Baumeister, W. and A. C. Steven (2000). "Macromolecular electron microscopy in the era of structural genomics." Trends Biochem Sci 25(12): 624-31.

            Macromolecular machines carry out many cellular functions. Cryo-electron microscopy (cryo-EM) is emerging as a powerful method for studying the structure, assembly and dynamics of such macromolecules, and their interactions with substrates. With resolutions still improving, 'single-particle' analyses are already depicting secondary structure. Moreover, cryo-EM can be combined in several ways with X-ray diffraction to enhance the resolution of cryo-EM and the applicability of crystallography. Electron tomography holds promise for visualizing machines at work inside cells.

 

Becich, M. J. (2000). "The role of the pathologist as tissue refiner and data miner: the impact of functional genomics on the modern pathology laboratory and the critical roles of pathology informatics and bioinformatics." Mol Diagn 5(4): 287-99.
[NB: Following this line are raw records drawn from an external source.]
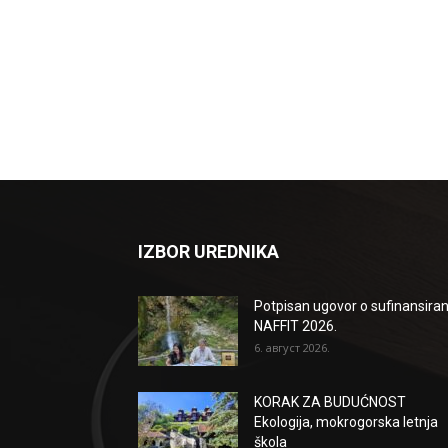
IZBOR UREDNIKA
Potpisan ugovor o sufinansiran
NAFFIT 2026.
6. август 2026.
KORAK ZA BUDUĆNOST
Ekologija, mokrogorska letnja
škola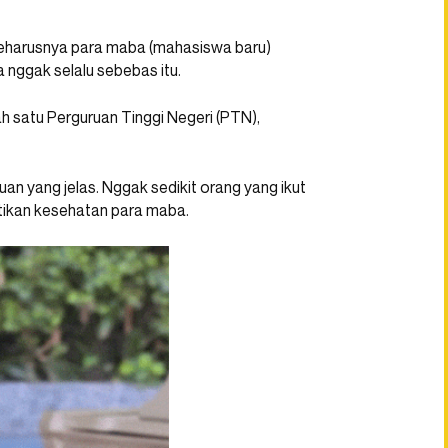
t seharusnya para maba (mahasiswa baru)
 nggak selalu sebebas itu.
lah satu Perguruan Tinggi Negeri (PTN),
an yang jelas. Nggak sedikit orang yang ikut
tikan kesehatan para maba.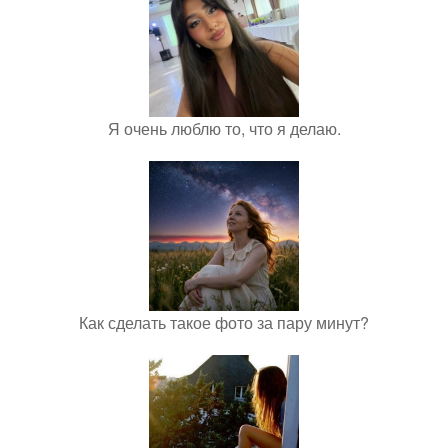
Я очень люблю то, что я делаю.
Как сделать такое фото за пару минут?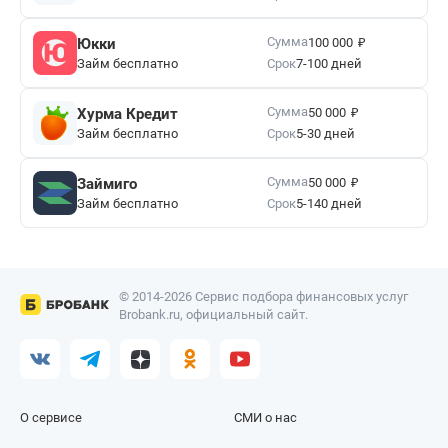
₽
Сумма
Юкки
100 000
Займ бесплатно
Срок
7-100 дней
₽
Сумма
Хурма Кредит
50 000
Займ бесплатно
Срок
5-30 дней
₽
Сумма
Займиго
50 000
Займ бесплатно
Срок
5-140 дней
© 2014-2026 Сервис подбора финансовых услуг
Brobank.ru, официальный сайт.
О сервисе
СМИ о нас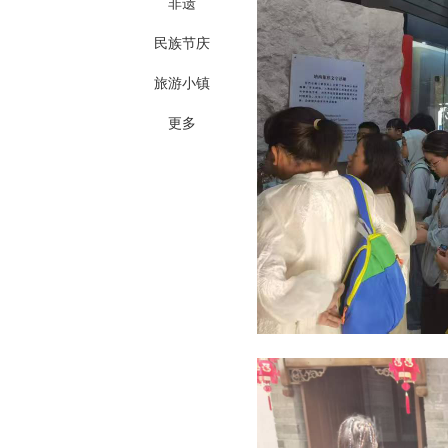
非遗
民族节庆
旅游小镇
更多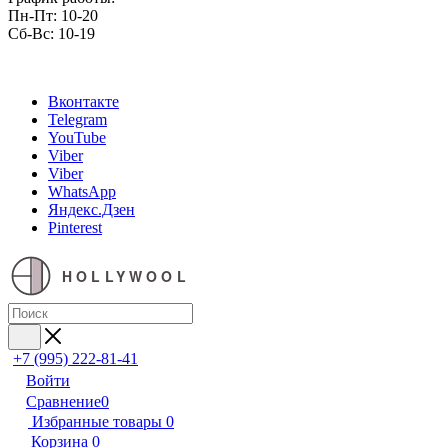
Пн-Пт: 10-20
Сб-Вс: 10-19
Вконтакте
Telegram
YouTube
Viber
Viber
WhatsApp
Яндекс.Дзен
Pinterest
HOLLYWOOL
+7 (995) 222-81-41
Войти
Сравнение
0
Избранные товары
0
Корзина
0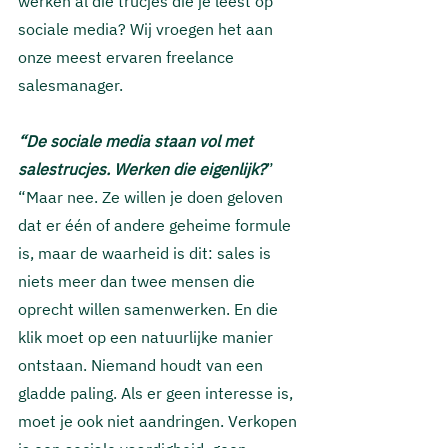
werken al die trucjes die je leest op 
sociale media? Wij vroegen het aan 
onze meest ervaren freelance 
salesmanager.
“De sociale media staan vol met 
salestrucjes. Werken die eigenlijk?
” 
“Maar nee. Ze willen je doen geloven 
dat er één of andere geheime formule 
is, maar de waarheid is dit: sales is 
niets meer dan twee mensen die 
oprecht willen samenwerken. En die 
klik moet op een natuurlijke manier 
ontstaan. Niemand houdt van een 
gladde paling. Als er geen interesse is, 
moet je ook niet aandringen. Verkopen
            This article provides an overview of how functional genomics is likely to impact on the pathology laboratory and highlights how informatics and tissue banking will greatly facilitate the molecular age of medicine. Important aspects of functional genomics in the post-genome era, including the roles of laser capture microdissection, DNA- and complementary DNA-based microarrays, proteomic methods, collaborative human tissue banking, tissue microarrays, and pathobioinformatics in the modern pathology laboratory are discussed. The role of mass spectroscopy in the analysis of RNA, DNA, and protein and its impact on the clinical laboratory, particularly in cost-effectiveness and time savings, are evaluated. This article explores how laboratory information systems (LISs) and the devices that feed them information may need to be modified to adapt to greater volumes of data for the new testing modalities that require understanding sophisticated fluorescence detection methods and image processing. Emerging genomic testing methods and their impact on pathology laboratory testing, especially in the area of molecular classification of neoplasms, are examined. The role of the tissue bank in the modern pathology laboratory as an archive of control normal tissues, as well as subsamples of the spectrum of progressive neoplastic states, is discussed in light of its critical importance to the molecular classification of cancer. Establishing a database that combines structured reports in pathology LISs and construction of tissue banking information systems will provide a rich resource for pathology departments. The article discusses a hypothetical resource, such as the Shared Tumor Expression Profiler, that would provide access to well-characterized tissue-based research resources for clinicians and researchers. Last, the article emphasizes how LISs can prepare for these changes, and how training pathologists in pathology informatics and bioinformatics (pathobioinformatics) is critical to ensure pathology's overall leadership role in the post-genome era.

 

Benner, S. A., S. G. Chamberlin, et al. (2000). "Functional inferences from reconstructed evolutionary biology involving rectified databases--an evolutionarily grounded approach to functional genomics." Res Microbiol 151(2): 97-106.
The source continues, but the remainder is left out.